Raven mengekor menghiraukan ucapan Lara yang terus menyuruhnya pergi. Setelah wanita itu selesai mengambil obat, ia kembali mendekat.

"Ayo gua anter, gua bawa mobil." ucapnya.

"Gua gak mau." jawab Lara, "Bilangin juga sama temen lo itu, gak usah sok peduli sama gua, udah telat rasa pedulinya." ucap Lara kemudian melangkahkan kaki memasuki taksi yang tadi ia pesan.

Raven menghela nafas menatap mobil tersebut yang kian menjauh, tak lama Agas mendekat dengan perasaan gusar. Terdengar suara nafas berat yang keluar dari mulut pemuda itu.

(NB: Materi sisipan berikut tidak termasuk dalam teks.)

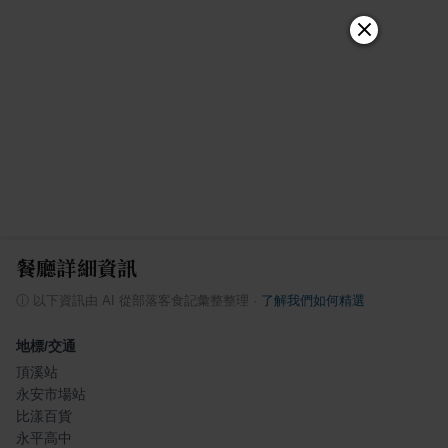
餐廳詳細資訊
ⓘ
以下資訊由 AI 從部落客食記彙整整理
·
了解我們如何精選
地標/交通
頂溪站
永安市場站
比漾百貨
永平高中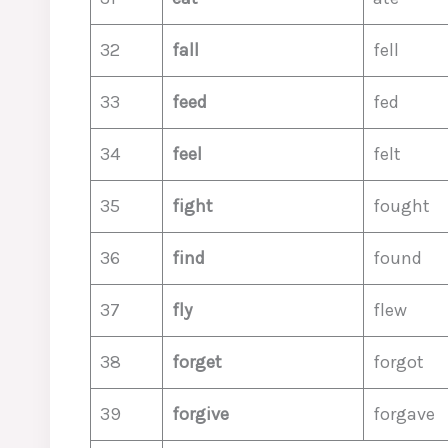
32
fall
fell
33
feed
fed
34
feel
felt
35
fight
fought
36
find
found
37
fly
flew
38
forget
forgot
39
forgive
forgave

"Gua beneran nyesel bang."

Raven menepuk pundak Agas, "Perbaiki, Gas, jangan sakitin dia lagi."

"Emang bisa diperbaiki? Kan udah hancur."

☠️ T O X I C ☠️

Sudah dua bulan sejak menyebarnya video dan photo milik Lara, akhirnya kabar tersebut sampai juga pada telinga Adisa.

Plak!

"Malu-maluin!" serunya, "Pergi kamu dari rumah! Saya sudah tidak sudi anggap kamu anak!"

Lara yang baru saja pulang langsung dihadiahi tamparan lantas terkejut. Ia memegang pipinya hingga plastik obatnya terjatuh.

"Mama, aku bisa jelasin." jawab Lara.

"Gak usah, saya tidak mau dengar penjelasan dari kamu! Sekarang kamu pergi!" bentak Adisa.

Lara tak ada tenaga untuk melawan, ia hanya menunduk seraya menahan isak tangisnya. "Aku ke kamar dulu."

"Setelah selesai kemasin baju, kamu pergi!"

"Iya." jawab Lara terdengar lirih.

Lara menunduk meraih obatnya yang tadi terjatuh lalu berjalan lunglai menuju kamar. Ia mendudukkan tubuhnya di kasur mengedarkan pandangan menatap seisi kamar.

Tak ingin berlama-lama, Lara menarik sebuah koper, memasukkan celengan juga barang-barang seperlunya kemudian meraih ponsel. Setelah itu ia berjalan keluar kamar.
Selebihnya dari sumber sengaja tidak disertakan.